A new genetic mutation in the ABCD1 gene was identified and linked to X-linked adrenoleukodystrophy (X-ALD) in a young Chinese boy, a new case report revealed.
The case was described in the study, “A novel missense mutation in the ABCD1 gene of a Chinese boy diagnosed with X-linked adrenoleukodystrophy: case report,” published in the journal Neurological Sciences.
The study addresses the case of a 14-year-old boy who had experienced progressive vision loss in both eyes for over a year. The boy had no complaints of discomfort in the head, nor any impaired movement control, abnormal sense of touch, or altered skin pigmentation.
With his vision being progressively impaired, the boy showed signs of being less alert, and started to perform poorly at school.
Evaluation of his eyes did not show movement problems or impaired responsiveness to light stimulus.
But bloodwork showed that the patient had reduced levels of cortisol — 4.43 μg/dL; the normal range is between 6.2 and 19.4 μg/dL — in the morning, and higher levels of adrenocorticotropic hormone (ACTH) in the afternoon — 32.14 pmol/L; normal range is between 1.6 and 13.9 pmol/L.
Magnetic resonance imaging (MRI) showed that the patient had some brain areas that were particularly damaged, with loss of the nerve cells’ protective myelin layer. These areas included the thalamus, splenium corporis callosum, and the pedunculus cerebri, which are involved in motor and sensory control.

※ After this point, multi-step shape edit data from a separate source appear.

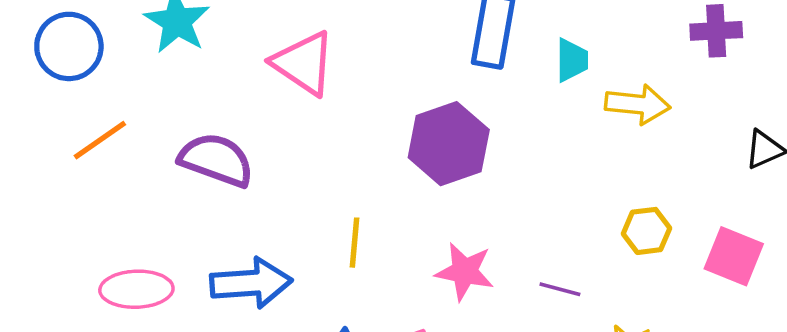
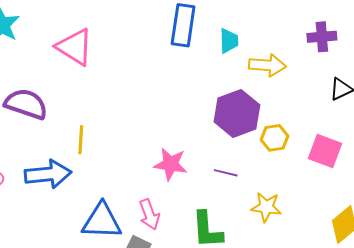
purple cross: (716, 31) -> (322, 37), moved
purple hexagon: (449, 144) -> (237, 113), moved
yellow line: (355, 243) -> (81, 140), moved

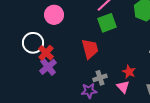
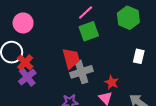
pink circle: (54, 15) -> (23, 23), moved
gray cross: (100, 78) -> (81, 72), moved, size x1.5

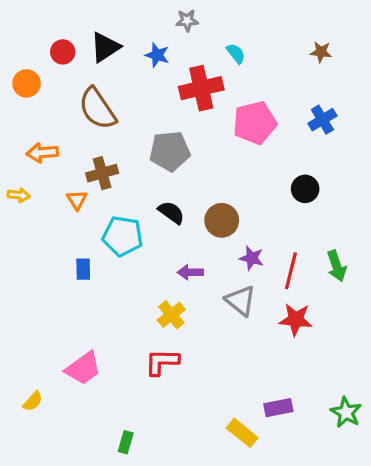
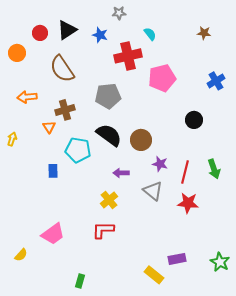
blue cross: (322, 120) -> (216, 81), moved
yellow arrow: (19, 195) -> (12, 139), moved, turned -80
black semicircle: (171, 212) -> (109, 135), size x1.5

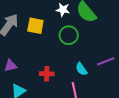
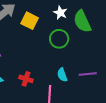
red cross: (47, 74) -> (26, 79), moved

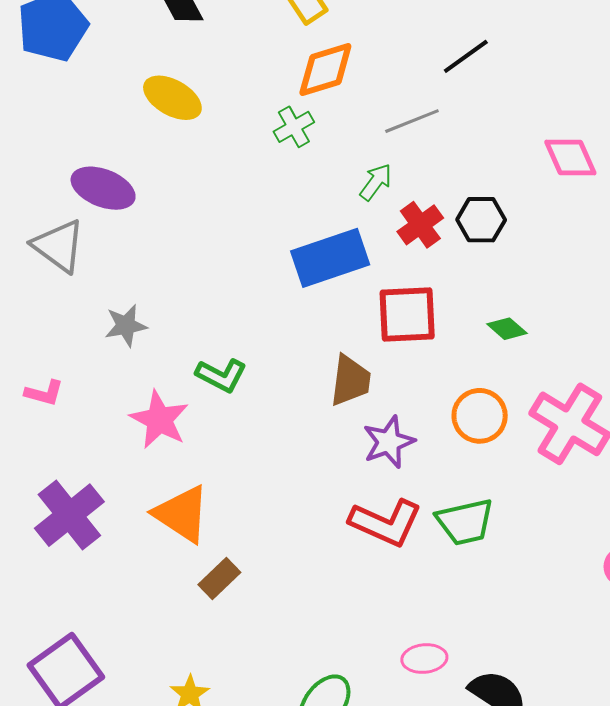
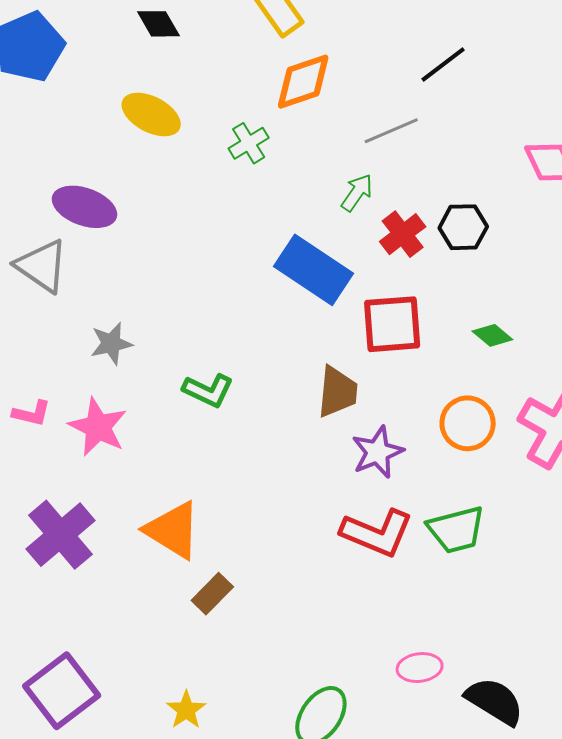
green cross: (294, 127) -> (249, 143), moved
blue rectangle: (330, 258) -> (313, 270), turned 54
pink star: (159, 420) -> (98, 427), moved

Further analyses showed that the boy had high levels of very long chain fatty acids (VLCFAs), in particular C26, as well as C24/C22 and C26/C22 ratio, in the blood, suggestive of a ALD diagnosis.
A genetic analysis of the patient revealed a new point mutation in the ABCD1 gene that had not been previously described. The mutation resulted in the change of a single nucleotide (the genetic code unit) from a guanine (G) to a cytosine (C). This change led to the replacement of a tryptophan to cysteine amino acid in the 339 position of the ABCD1 sequence.
Evaluation of the potential impact of this mutation by computer simulation suggested that it was a damaging genetic alteration, promoting dysfunction of ALDP protein, and could be linked to X-ALD.
Although the boy had no family history of X-ALD, genetic evaluation of his parents confirmed that his mother was an asymptomatic carrier of the disease-associated ABCD1 mutation found.
Based on the findings and the patient’s clinical manifestations, the boy was diagnosed with childhood cerebral ALD (CCALD), one of the most common forms of X-ALD.
“The clinical presentation of X-ALD can vary greatly, making diagnosis difficult,” researchers said. “Therefore, the mutation analysis of ABCD1 is the most accurate approach to confirm the disease at present.”
More than 1,000 mutations have been reported in the ABCD1 gene, and some have been linked to X-ALD development. The newly identified variant helps to “expand the gene spectrum of people with X-ALD,” researchers noted.